The FCC's Enforcement Bureau says it has entered into the a consent decree with the station owner, which admitted it had simulcast the EAS tones "absent an actual emergency or authorized test."
"[F]rivolous or other unauthorized use of actual or simulated EAS tones risks desensitizing the public to the tones’ association with critical information, and such 'Cry Wolf' scenarios present a real threat to public safety," the bureau said.
But given the agreement, the bureau also said the FCC would not designate Tegna's qualifications for holding a TV station license for hearing.
A complaint was filed last August alleging WTLV had aired the promo multiple times featuring an EAS "burst and tone," as well as the warning that “this is an emergency broadcast transmission. This is not a test. This is an emergency broadcast transmission. This is not a test. Please remain calm. Seek shelter.”

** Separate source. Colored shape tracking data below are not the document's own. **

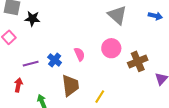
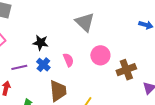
gray triangle: (117, 15) -> (85, 22), moved
black star: (32, 19) -> (41, 43), moved

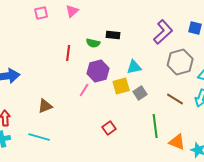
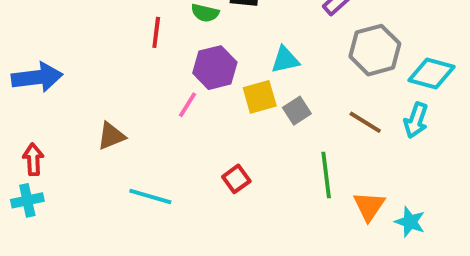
cyan line: (39, 137) -> (150, 196), moved
orange triangle: (177, 142) -> (369, 206), turned 42

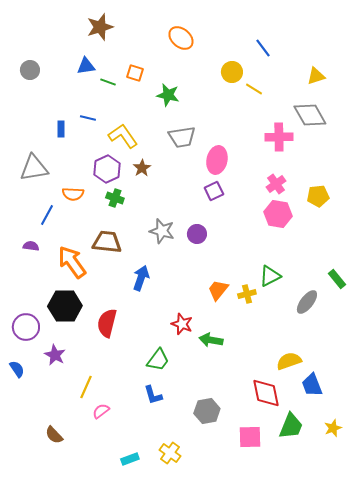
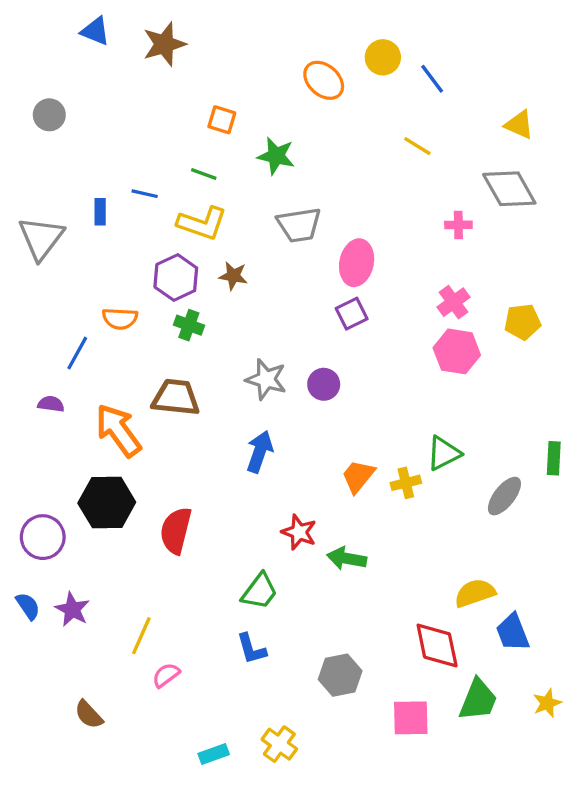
orange ellipse: (181, 38) -> (324, 80), moved
blue triangle: (86, 66) -> (95, 31), moved, turned 30
yellow circle: (232, 72) -> (383, 57), moved
yellow triangle: (316, 76) -> (519, 125), turned 42
green line: (108, 82) -> (204, 174), moved
yellow L-shape: (123, 136) -> (202, 223), turned 144
pink cross: (279, 137) -> (458, 225), size x0.6
gray triangle: (34, 168) -> (41, 238), moved, turned -44
brown star: (142, 168) -> (233, 276), turned -30
blue arrow: (141, 278) -> (260, 452), moved
green rectangle: (337, 279) -> (554, 458), turned 42
purple star: (55, 355) -> (72, 609), moved

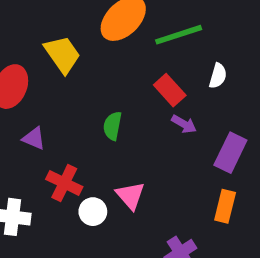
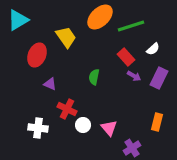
white semicircle: (218, 76) -> (153, 49), turned 32
purple rectangle: (230, 153) -> (159, 78), moved
pink triangle: (130, 196) -> (109, 128), moved

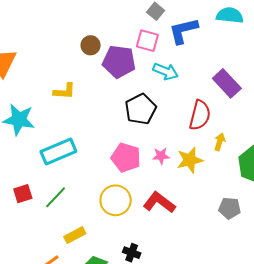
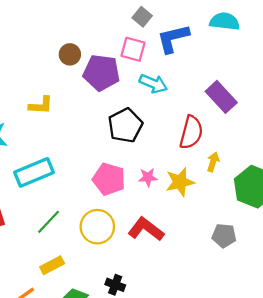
green line: (56, 197) -> (49, 222), moved

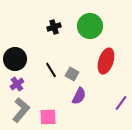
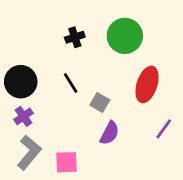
black line: (51, 70) -> (71, 83), moved
purple line: (121, 103) -> (164, 129), moved

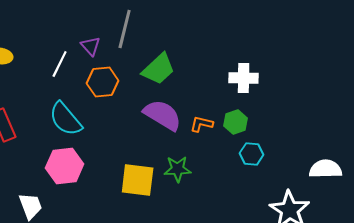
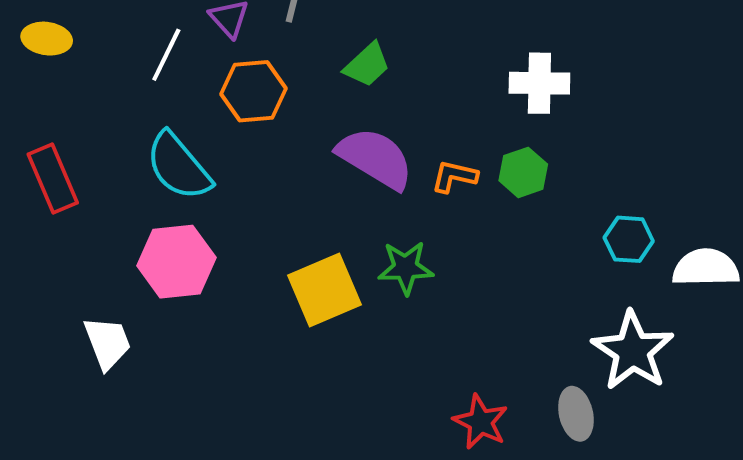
green trapezoid: (159, 69) -> (367, 65), size x0.7
cyan hexagon: (252, 154) -> (629, 239), moved
yellow square: (138, 180) -> (324, 290), turned -30

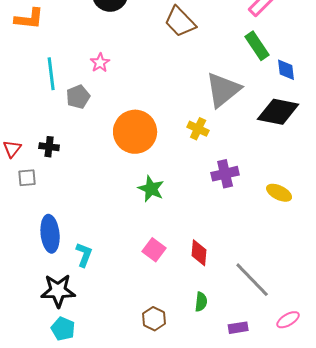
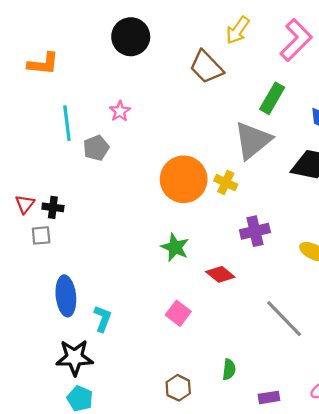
green rectangle: (257, 46) -> (272, 98), moved, turned 64
orange circle: (135, 132) -> (184, 179), moved
black cross: (49, 147) -> (53, 207), moved
red diamond: (199, 253) -> (220, 274), moved, turned -56
gray line: (252, 280) -> (284, 319), moved

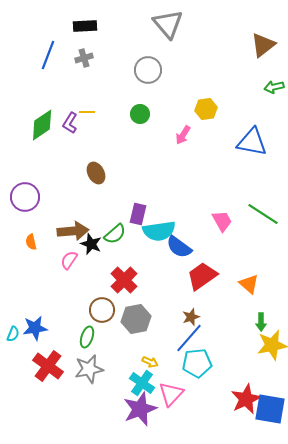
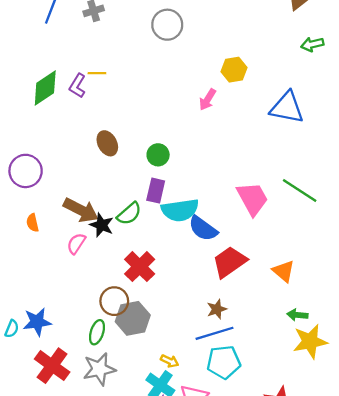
green circle: (140, 114) -> (158, 155), moved
pink trapezoid: (222, 221) -> (252, 199), size x1.4
brown arrow: (73, 231) -> (81, 210), turned 32
gray hexagon: (136, 319) -> (133, 318), moved
green arrow: (261, 322) -> (297, 315), turned 96
blue line: (189, 338) -> (214, 333), turned 32

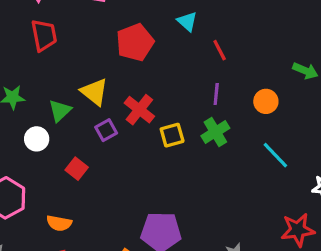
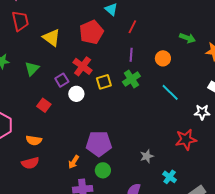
red pentagon: (135, 42) -> (91, 32), moved
red line: (220, 50) -> (132, 27), turned 56
yellow triangle: (94, 92) -> (52, 38), moved
white circle: (37, 139) -> (76, 94), moved

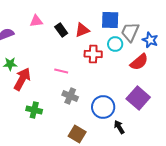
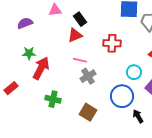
red triangle: (82, 30) -> (75, 35), moved
cyan circle: (115, 44) -> (134, 72), moved
gray cross: (70, 96) -> (88, 76), moved, turned 35
brown square: (77, 134) -> (88, 112), moved

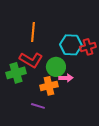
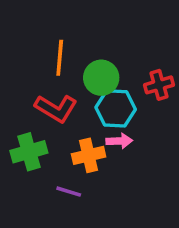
cyan hexagon: (71, 45) -> (116, 108), moved
green circle: (56, 67) -> (101, 78), moved
green cross: (16, 73) -> (29, 152), moved

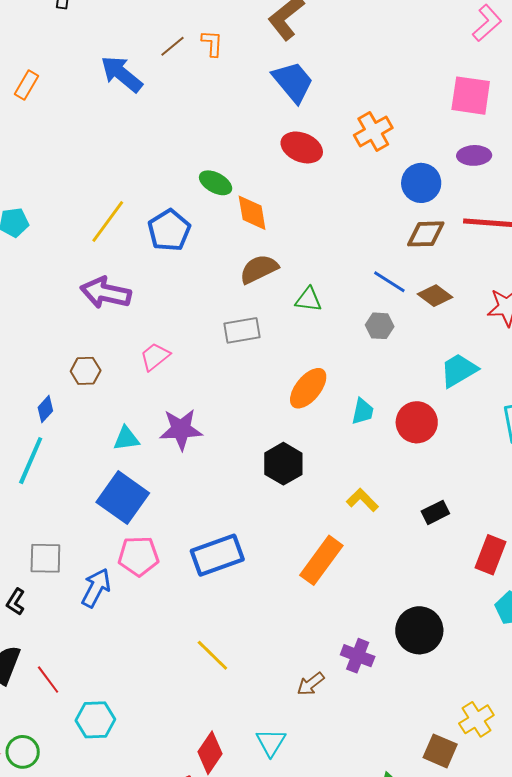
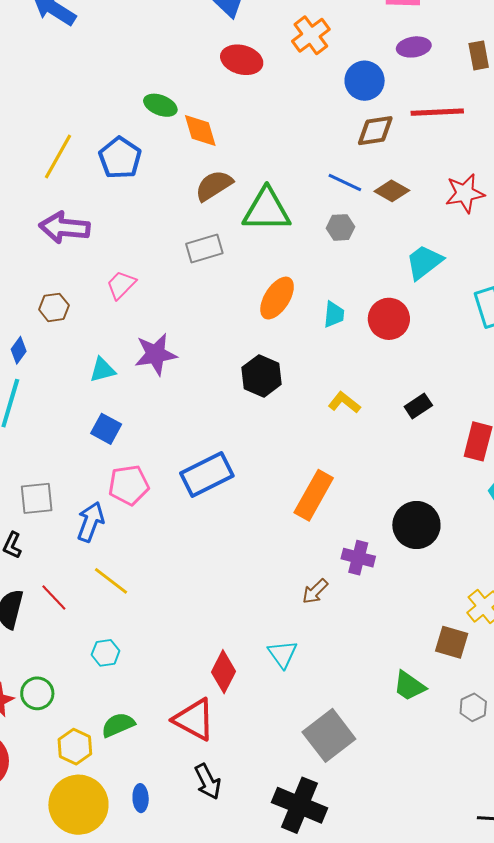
green triangle: (308, 300) -> (267, 210), size x1.8
blue square: (123, 498) -> (106, 429), size x0.6
orange rectangle: (321, 560) -> (314, 495), moved
yellow line: (212, 655) -> (111, 581), moved
red line: (48, 680) -> (54, 597), moved
cyan hexagon: (95, 720) -> (106, 653), size x0.7

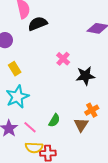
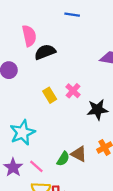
yellow rectangle: (15, 69) -> (50, 95), moved
brown triangle: (81, 125) -> (79, 154), moved, turned -35

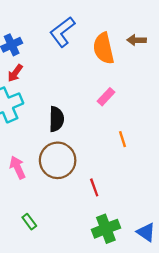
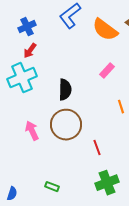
orange semicircle: (104, 48) -> (105, 30), turned -40
green rectangle: (29, 222) -> (52, 187), moved, turned -32

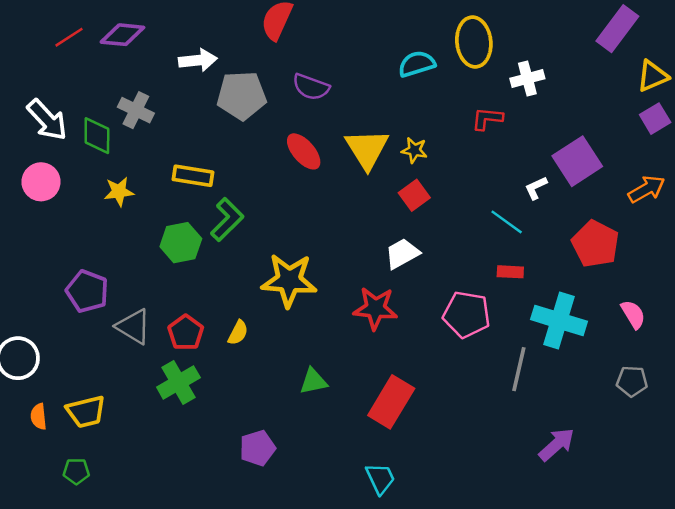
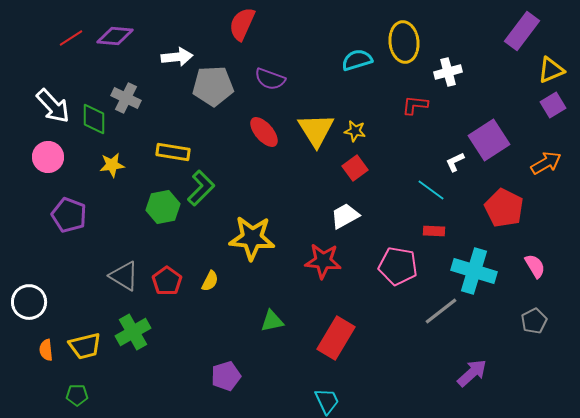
purple pentagon: (87, 291) -> (69, 215), moved
gray line: (519, 369) -> (441, 311), turned 39
gray pentagon: (632, 381) -> (534, 321), turned -30
green cross: (178, 382) -> (133, 332), moved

The FCC said the promo aired four times before a station employee saw it, pulled it, and contacted management. Station management said the alert tones were imbedded in the promo and did not trigger any EAS equipment.
"Although [the licensee] claims that its 'routine operating policies and practices' prohibit the improper transmission of EAS Tones, its employees apparently failed to screen the Promotion [which came from the Jaguars] before airing it, which resulted in the improper broadcasts at issue here," the FCC said.
Stations, not the producers of content—like NFL teams, advertisers or even networks—are ultimately responsible for what goes out over their air.